▶ Information
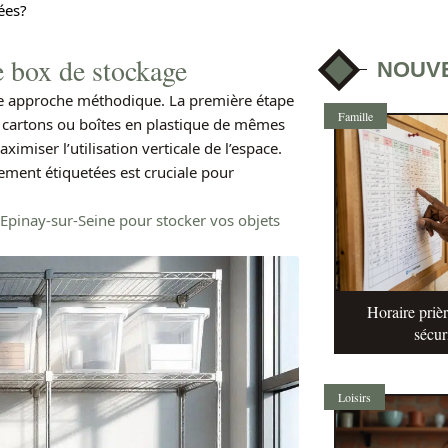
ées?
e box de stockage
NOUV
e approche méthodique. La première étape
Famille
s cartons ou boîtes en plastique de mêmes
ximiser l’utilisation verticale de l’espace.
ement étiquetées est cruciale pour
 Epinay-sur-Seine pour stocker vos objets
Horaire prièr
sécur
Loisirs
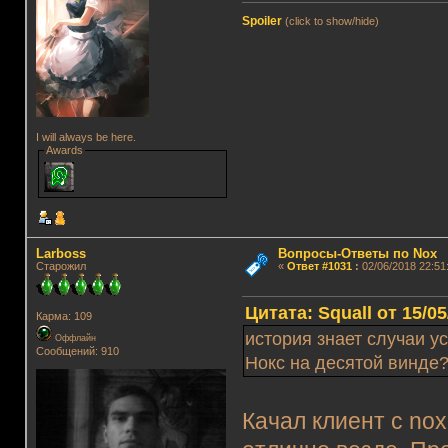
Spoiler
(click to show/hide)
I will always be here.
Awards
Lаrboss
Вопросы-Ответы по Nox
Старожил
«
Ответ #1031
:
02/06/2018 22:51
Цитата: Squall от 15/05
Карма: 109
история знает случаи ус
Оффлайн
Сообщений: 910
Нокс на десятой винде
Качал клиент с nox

* * *

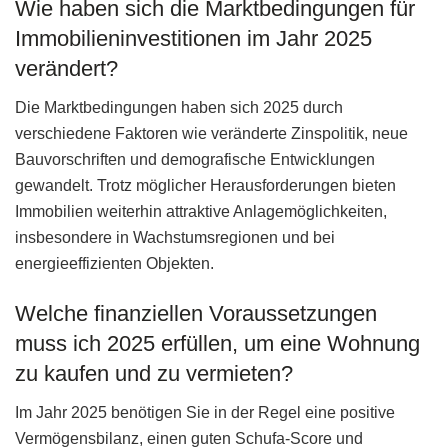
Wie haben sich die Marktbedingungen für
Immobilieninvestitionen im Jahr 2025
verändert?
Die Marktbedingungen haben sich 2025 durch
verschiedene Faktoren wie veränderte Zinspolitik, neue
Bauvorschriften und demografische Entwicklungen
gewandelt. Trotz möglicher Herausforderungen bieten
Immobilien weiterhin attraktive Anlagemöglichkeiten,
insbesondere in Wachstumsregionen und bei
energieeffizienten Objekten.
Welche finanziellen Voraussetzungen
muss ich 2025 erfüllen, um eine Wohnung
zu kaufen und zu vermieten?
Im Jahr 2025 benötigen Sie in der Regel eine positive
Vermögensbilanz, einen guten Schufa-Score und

▶ Aim of the exercise
Output should match, line for line, the stretch of the material above from the line holding "gewandelt. Trotz möglicher" through the line holding "Vermögensbilanz, einen guten Schufa-Score und".

▶ Reply
gewandelt. Trotz möglicher Herausforderungen bieten
Immobilien weiterhin attraktive Anlagemöglichkeiten,
insbesondere in Wachstumsregionen und bei
energieeffizienten Objekten.
Welche finanziellen Voraussetzungen
muss ich 2025 erfüllen, um eine Wohnung
zu kaufen und zu vermieten?
Im Jahr 2025 benötigen Sie in der Regel eine positive
Vermögensbilanz, einen guten Schufa-Score und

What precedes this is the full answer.